I am trying to move data between two hadoop clusters using distcp
. There is a lot of data to move with a large number of small files. In order to make it faster, I tried using -strategy dynamic
, which according to the documentation, 'allows faster data-nodes to copy more bytes than slower nodes'.
I am setting the number of mappers to 400. when I launch the job, I see this error: java.io.IOException: Too many chunks created with splitRatio:2, numMaps:400. Reduce numMaps or decrease split-ratio to proceed.

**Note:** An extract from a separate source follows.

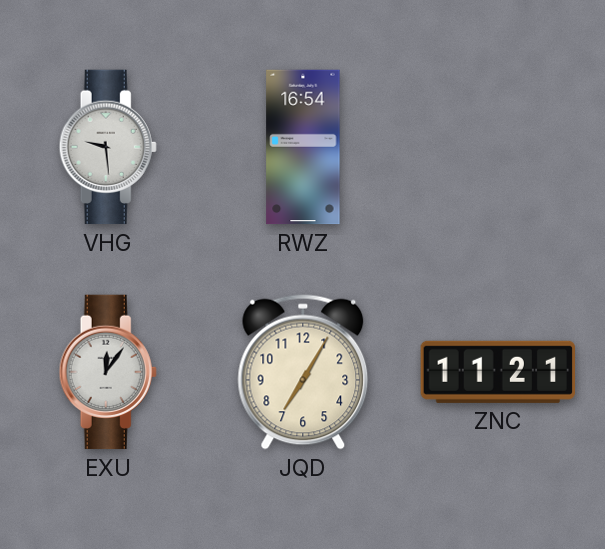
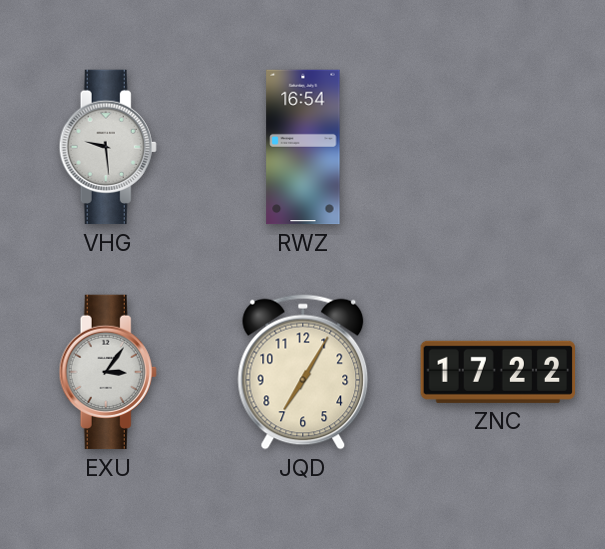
EXU: 12:06 -> 3:06
ZNC: 11:21 -> 17:22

when I googled about it, I found this link: https://issues.apache.org/jira/browse/MAPREDUCE-5402
In this link the author asks for a feature where we can increase distcp.dynamic.max.chunks.tolerable
to resolve the issue.
The ticket says issue was resolved in the version 2.5.0
. The hadoop version I am using is 2.7.3
. So I believe it should be possible for me to increase the value of distcp.dynamic.max.chunks.tolerable
.
However, I am not sure how can I increase that. Can this configuration be updated for a single distcp job by passing it like -Dmapreduce.job.queuename
or do I have to update it on mapred-site.xml
? Any help would be appreciated.
Also does this approach work well if there are a large number of small files? are there any other parameters I can use to make it faster? Any help would be appreciated.
Thank you.